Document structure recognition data
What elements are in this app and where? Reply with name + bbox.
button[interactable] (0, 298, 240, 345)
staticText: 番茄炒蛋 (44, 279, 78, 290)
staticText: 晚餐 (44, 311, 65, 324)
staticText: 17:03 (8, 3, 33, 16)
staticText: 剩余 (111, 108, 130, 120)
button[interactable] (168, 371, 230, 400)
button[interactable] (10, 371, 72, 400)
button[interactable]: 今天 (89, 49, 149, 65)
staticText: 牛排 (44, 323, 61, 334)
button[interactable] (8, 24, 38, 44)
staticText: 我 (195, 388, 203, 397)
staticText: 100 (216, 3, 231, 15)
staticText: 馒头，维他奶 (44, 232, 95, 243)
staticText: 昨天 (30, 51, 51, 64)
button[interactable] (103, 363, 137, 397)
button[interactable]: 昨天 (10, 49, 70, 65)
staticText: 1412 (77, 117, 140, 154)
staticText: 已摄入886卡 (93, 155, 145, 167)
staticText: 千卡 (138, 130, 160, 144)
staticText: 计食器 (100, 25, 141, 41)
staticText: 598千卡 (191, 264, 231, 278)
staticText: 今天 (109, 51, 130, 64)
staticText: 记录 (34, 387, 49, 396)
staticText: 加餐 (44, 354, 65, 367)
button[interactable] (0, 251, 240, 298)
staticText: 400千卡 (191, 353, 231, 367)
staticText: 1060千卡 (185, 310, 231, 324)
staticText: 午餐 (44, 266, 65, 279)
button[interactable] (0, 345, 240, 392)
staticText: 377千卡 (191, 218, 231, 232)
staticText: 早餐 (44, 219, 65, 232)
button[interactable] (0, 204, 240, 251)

Work to complete: Every line above that includes the word "interactable" should be listed.

Response area:
button[interactable] (0, 298, 240, 345)
button[interactable] (168, 371, 230, 400)
button[interactable] (10, 371, 72, 400)
button[interactable]: 今天 (89, 49, 149, 65)
button[interactable] (8, 24, 38, 44)
button[interactable] (103, 363, 137, 397)
button[interactable]: 昨天 (10, 49, 70, 65)
button[interactable] (0, 251, 240, 298)
button[interactable] (0, 345, 240, 392)
button[interactable] (0, 204, 240, 251)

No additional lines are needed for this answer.